Pada era Saddam Hussein, perpecahan Najaf dan Qom tak terlalu terlihat di permukaan. Najaf saat itu memilih lebih bersikap pasif. Elite di Najaf menolak keras untuk dimanfaatkan oleh rezim Saddam Hussein, apalagi jika itu untuk melawan Iran dan Qom. Menurut ulama Syiah di Najaf, perbedaan pendapat Najaf dan Qom adalah urusan internal. Pihak luar tak diizinkan mengintervensi.
Pada era Saddam Hussein, perpecahan Najaf dan Qom tak terlalu terlihat di permukaan. Elite di Najaf menolak keras dimanfaatkan oleh rezim Saddam Hussein, apalagi jika itu untuk melawan Iran dan Qom.
Pengaruh Iran
Ambruknya rezim Saddam Hussein tahun 2003, yang mengantarkan mayoritas berkuasa di Irak, membuka jalan bagi Iran untuk meningkatkan pengaruh di Irak. Hal itu membuat terjadinya gesekan antara Najaf dan Qom. Qom praktis memenangi pertarungan melawan Najaf dalam percaturan politik Irak sejak ambruknya rezim Saddam Hussein sampai saat ini.
Hal itu bisa dilihat bahwa sebagian besar perdana menteri Irak sejak tahun 2003 dikenal loyalis Iran dan mendapat jabatan PM berkat dukungan Teheran, seperti PM Ibrahim al-Jaafari (2005-2006), PM Nouri al-Maliki (2006-2014), Haider al-Abadi (2014-2018), dan Adil Abdul Mahdi (2018-2019).
Hegemoni Iran di Irak semakin kuat menyusul lahirnya kelompok Negara Islam di Irak dan Suriah (NIIS) tahun 2014 yang saat itu menguasai hampir 40 persen wilayah Irak, khususnya provinsi di Irak barat dan Irak barat laut. Kubu Najaf saat itu terpaksa bergandengan tangan dengan kubu Qom untuk melawan NIIS. Kubu Najaf ikut mendukung pula dibentuknya milisi Hashed al- Shaabi, loyalis Iran dan milisi khusus melawan NIIS.
Namun, pasca-kekalahan NIIS di Irak pada 2017-2018, hubungan Najaf dan Qom kembali dingin seperti sebelum lahirnya NIIS. Meletup aksi unjuk rasa rakyat di Irak sejak awal Oktober lalu untuk melawan sistem politik negara itu yang dianggap gagal menciptakan kesejahteraan, keadilan, dan kemajuan negara menjadi momentum kubu Najaf mendukung aksi unjuk rasa rakyat.

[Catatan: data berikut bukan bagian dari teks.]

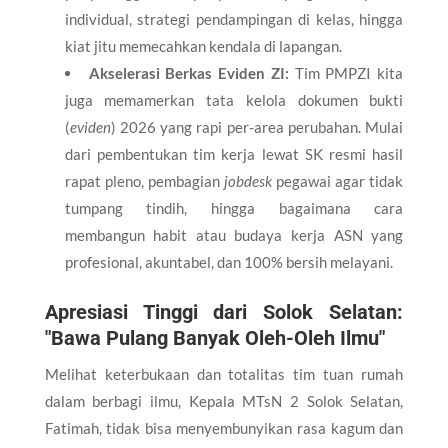
individual, strategi pendampingan di kelas, hingga
kiat jitu memecahkan kendala di lapangan.
Akselerasi Berkas Eviden ZI:
Tim PMPZI kita
juga memamerkan tata kelola dokumen bukti
(
eviden
) 2026 yang rapi per-area perubahan. Mulai
dari pembentukan tim kerja lewat SK resmi hasil
rapat pleno, pembagian
jobdesk
pegawai agar tidak
tumpang tindih, hingga bagaimana cara
membangun habit atau budaya kerja ASN yang
profesional, akuntabel, dan 100% bersih melayani.
​Apresiasi Tinggi dari Solok Selatan:
"Bawa Pulang Banyak Oleh-Oleh Ilmu"
​Melihat keterbukaan dan totalitas tim tuan rumah
dalam berbagi ilmu, Kepala MTsN 2 Solok Selatan,
Fatimah, tidak bisa menyembunyikan rasa kagum dan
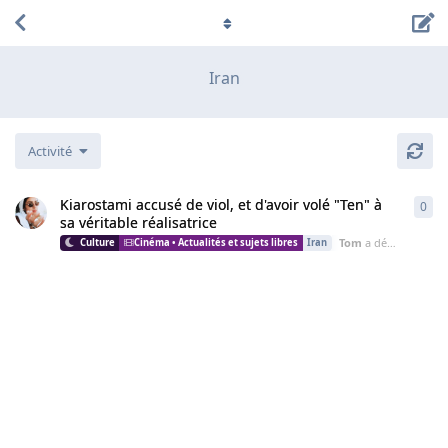
Iran
Activité
Kiarostami accusé de viol, et d'avoir volé "Ten" à
0
0
ré
sa véritable réalisatrice
Tom
a démarré cette discussion
Cinéma • Actualités et sujets libres
Iran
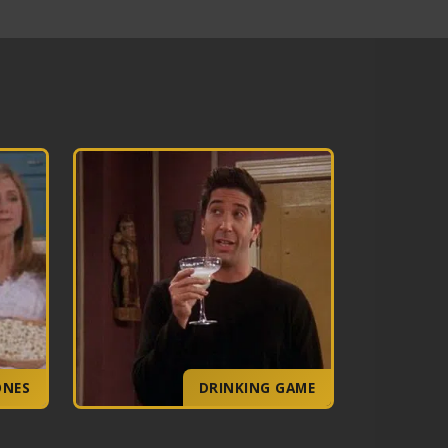
ONES
DRINKING GAME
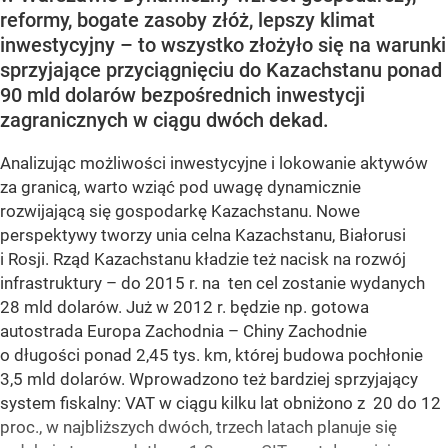
reformy, bogate zasoby złóż, lepszy klimat
inwestycyjny – to wszystko złożyło się na warunki
sprzyjające przyciągnięciu do Kazachstanu ponad
90 mld dolarów bezpośrednich inwestycji
zagranicznych w ciągu dwóch dekad.
Analizując możliwości inwestycyjne i lokowanie aktywów
za granicą, warto wziąć pod uwagę dynamicznie
rozwijającą się gospodarkę Kazachstanu. Nowe
perspektywy tworzy unia celna Kazachstanu, Białorusi
i Rosji. Rząd Kazachstanu kładzie też nacisk na rozwój
infrastruktury – do 2015 r. na ten cel zostanie wydanych
28 mld dolarów. Już w 2012 r. będzie np. gotowa
autostrada Europa Zachodnia – Chiny Zachodnie
o długości ponad 2,45 tys. km, której budowa pochłonie
3,5 mld dolarów. Wprowadzono też bardziej sprzyjający
system fiskalny: VAT w ciągu kilku lat obniżono z 20 do 12
proc., w najbliższych dwóch, trzech latach planuje się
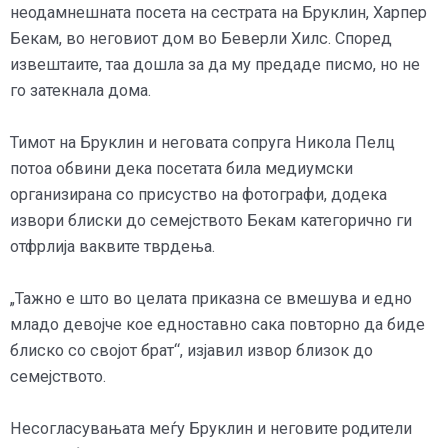
неодамнешната посета на сестрата на Бруклин, Харпер
Бекам, во неговиот дом во Беверли Хилс. Според
извештаите, таа дошла за да му предаде писмо, но не
го затекнала дома.
Тимот на Бруклин и неговата сопруга Никола Пелц
потоа обвини дека посетата била медиумски
организирана со присуство на фотографи, додека
извори блиски до семејството Бекам категорично ги
отфрлија ваквите тврдења.
„Тажно е што во целата приказна се вмешува и едно
младо девојче кое едноставно сака повторно да биде
блиско со својот брат“, изјавил извор близок до
семејството.
Несогласувањата меѓу Бруклин и неговите родители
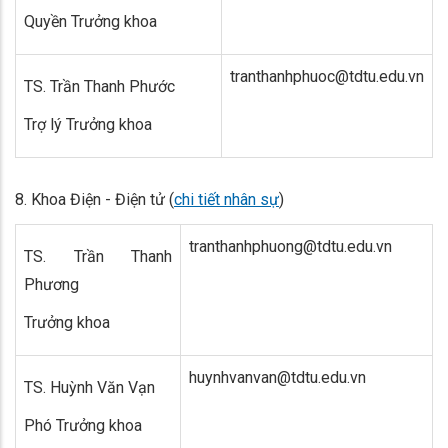
Quyền Trưởng khoa
tranthanhphuoc@tdtu.edu.vn
TS. Trần Thanh Phước
Trợ lý Trưởng khoa
8.
Khoa Điện - Điện tử (
chi tiết nhân sự
)
tranthanhphuong@tdtu.edu.vn
TS. Trần Thanh
Phương
Trưởng khoa
huynhvanvan@tdtu.edu.vn
TS. Huỳnh Văn Vạn
Phó Trưởng khoa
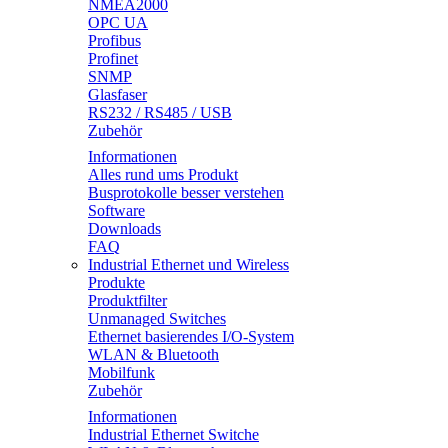
NMEA2000
OPC UA
Profibus
Profinet
SNMP
Glasfaser
RS232 / RS485 / USB
Zubehör
Informationen
Alles rund ums Produkt
Busprotokolle besser verstehen
Software
Downloads
FAQ
Industrial Ethernet und Wireless
Produkte
Produktfilter
Unmanaged Switches
Ethernet basierendes I/O-System
WLAN & Bluetooth
Mobilfunk
Zubehör
Informationen
Industrial Ethernet Switche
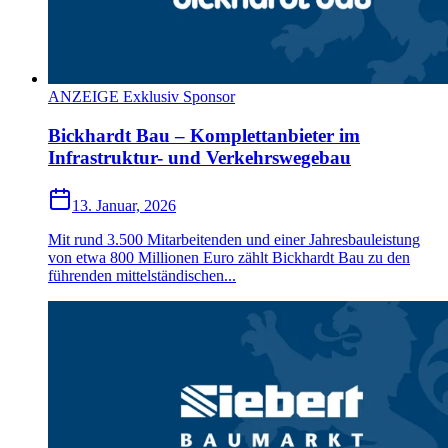
ANZEIGE Exklusiv Sponsor
Bickhardt Bau – Komplettanbieter im
Infrastruktur- und Verkehrswegebau
13. Januar, 2026
Mit rund 3.500 Mitarbeitenden und einer Jahresbauleistung
von etwa 800 Millionen Euro zählt Bickhardt Bau zu den
führenden mittelständischen...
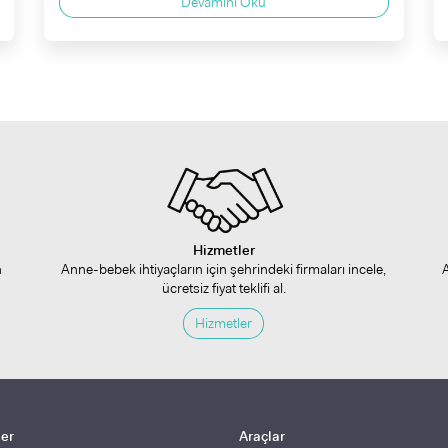
Devamını Oku
Hizmetler
n
Anne-bebek ihtiyaçların için şehrindeki firmaları incele,
ücretsiz fiyat teklifi al.
Hizmetler
ler
Araçlar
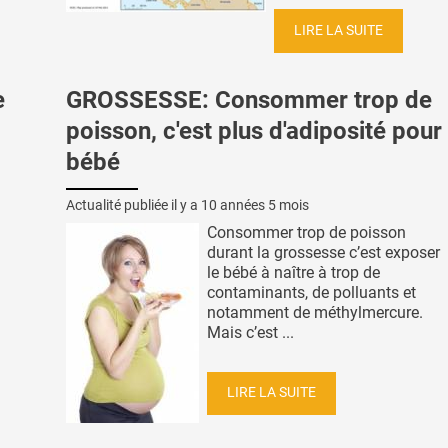
LIRE LA SUITE
e
GROSSESSE: Consommer trop de
poisson, c'est plus d'adiposité pour 
bébé
Actualité publiée il y a
10 années 5 mois
Consommer trop de poisson
durant la grossesse c’est exposer
le bébé à naître à trop de
contaminants, de polluants et
notamment de méthylmercure.
Mais c’est ...
LIRE LA SUITE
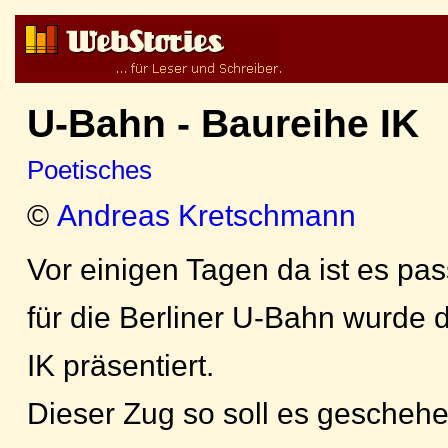
U-Bahn - Baureihe IK
Poetisches
©
Andreas Kretschmann
Vor einigen Tagen da ist es pass
für die Berliner U-Bahn wurde 
IK präsentiert.
Dieser Zug so soll es geschehe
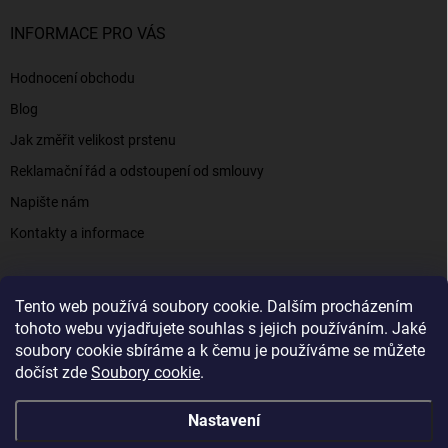
INFORMACE PRO VÁS
Hodnocení obchodu
Blog
Jak změřit velikost prstenu
Reklamační řád a odstoupení od smlouvy
Napište nám
Kontakty a informace
Tento web používá soubory cookie. Dalším procházením
Elenys.cz - šperky, kterým věříte už od roku 2016
tohoto webu vyjadřujete souhlas s jejich používáním. Jaké
soubory cookie sbíráme a k čemu je používáme se můžete
dočíst zde
Soubory cookie
.
Copyright 2026
Elenys.cz
. Všechna práva vyhrazena.
Nastavení
Vytvořil Shoptet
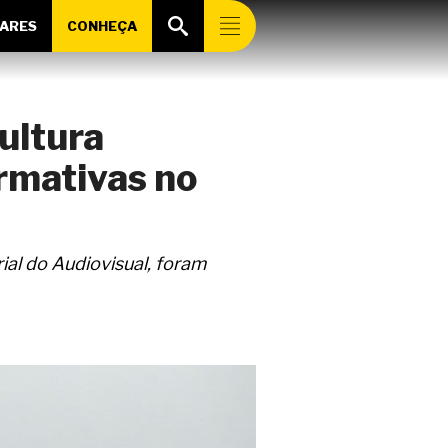
ARES
CONHEÇA
ultura
irmativas no
al do Audiovisual, foram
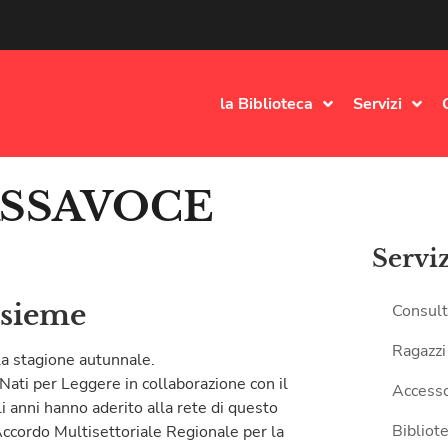
la Biblioteca
Servizi
BASSAVOCE
Servi
nsieme
Consult
Ragazzi
alla stagione autunnale.
ati per Leggere in collaborazione con il
Accesso
i anni hanno aderito alla rete di questo
Bibliote
Accordo Multisettoriale Regionale per la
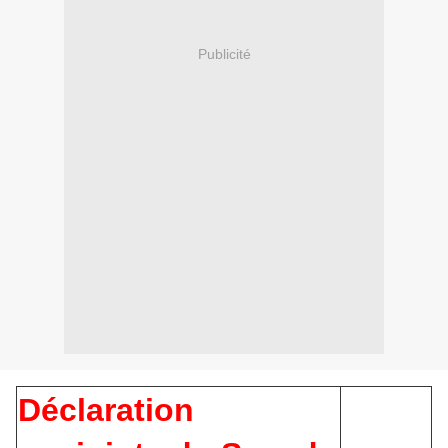
Publicité
Déclaration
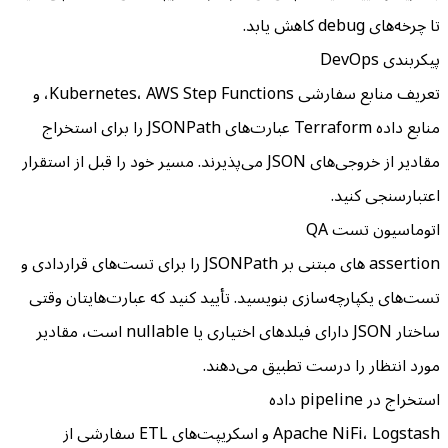
تا چرخه‌های debug کاهش یابد.
پیکربندی DevOps
تعریف منابع سفارشی Kubernetes، AWS Step Functions، و
منابع داده Terraform عبارت‌های JSONPath را برای استخراج
مقادیر از خروجی‌های JSON می‌پذیرند. مسیر خود را قبل از استقرار
اعتبارسنجی کنید.
اتوماسیون تست QA
assertion های مبتنی بر JSONPath را برای تست‌های قراردادی و
تست‌های یکپارچه‌سازی بنویسید. تأیید کنید که عبارت‌هایتان وقتی
ساختار JSON دارای فیلدهای اختیاری یا nullable است، مقادیر
مورد انتظار را درست تطبیق می‌دهند.
استخراج در pipeline داده
Apache NiFi، Logstash و اسکریپت‌های ETL سفارشی از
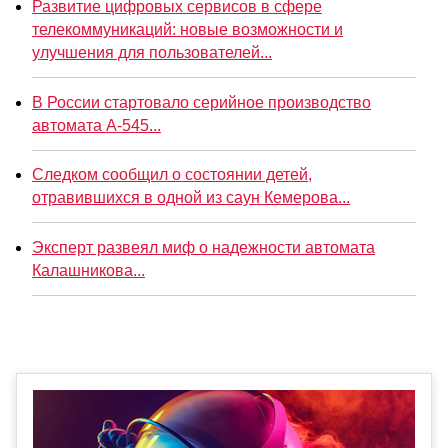
Развитие цифровых сервисов в сфере
телекоммуникаций: новые возможности и
улучшения для пользователей...
В России стартовало серийное производство
автомата А-545...
Следком сообщил о состоянии детей,
отравившихся в одной из саун Кемерова...
Эксперт развеял миф о надежности автомата
Калашникова...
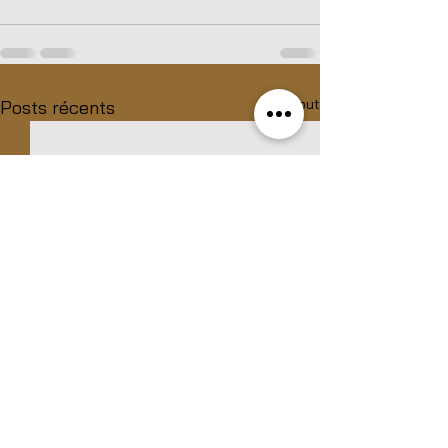
Voir tout
Posts récents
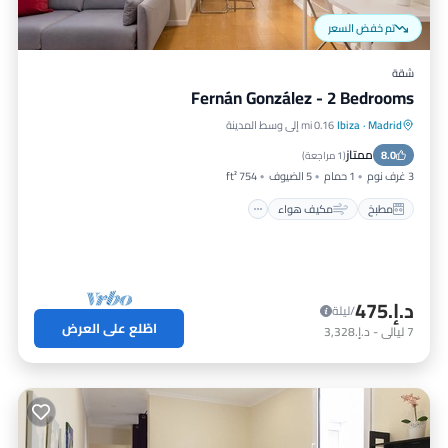
تم خفض السعر
شقة
Fernán González - 2 Bedrooms
Madrid
·
Ibiza
0.16 mi إلى وسط المدينة
مطبخ
مكيف هواء
إنترنت
ممتاز
8.0
مناسب للحيوانات الأليفة
(
1 مراجعة
)
3 غرف نوم
1 حمام
5 الضيوف
754 ft²
مطبخ
مكيف هواء
د.إ.‏475
/ليلة
اطّلع على العرض
7
ليالي
-
د.إ.‏3,328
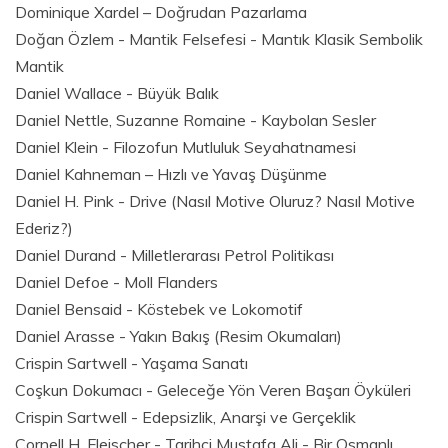
Dominique Xardel – Doğrudan Pazarlama
Doğan Özlem - Mantik Felsefesi - Mantık Klasik Sembolik
Mantik
Daniel Wallace - Büyük Balık
Daniel Nettle, Suzanne Romaine - Kaybolan Sesler
Daniel Klein - Filozofun Mutluluk Seyahatnamesi
Daniel Kahneman – Hızlı ve Yavaş Düşünme
Daniel H. Pink - Drive (Nasıl Motive Oluruz? Nasıl Motive
Ederiz?)
Daniel Durand - Milletlerarası Petrol Politikası
Daniel Defoe - Moll Flanders
Daniel Bensaid - Köstebek ve Lokomotif
Daniel Arasse - Yakın Bakış (Resim Okumaları)
Crispin Sartwell - Yaşama Sanatı
Coşkun Dokumacı - Geleceğe Yön Veren Başarı Öyküleri
Crispin Sartwell - Edepsizlik, Anarşi ve Gerçeklik
Cornell H. Fleischer - Tarihçi Mustafa Ali - Bir Osmanlı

Bagi kubu ulama Najaf, mendukung aksi unjuk rasa rakyat saat ini adalah peluang untuk mengakhiri atau minimal meminimalisasi hegemoni Qom di Irak selama ini. Karena itu, unjuk rasa di Irak saat ini dipandang bukan hanya jalur perjuangan rakyat Irak, melainkan juga perlawanan kubu Najaf terhadap pengaruh Iran.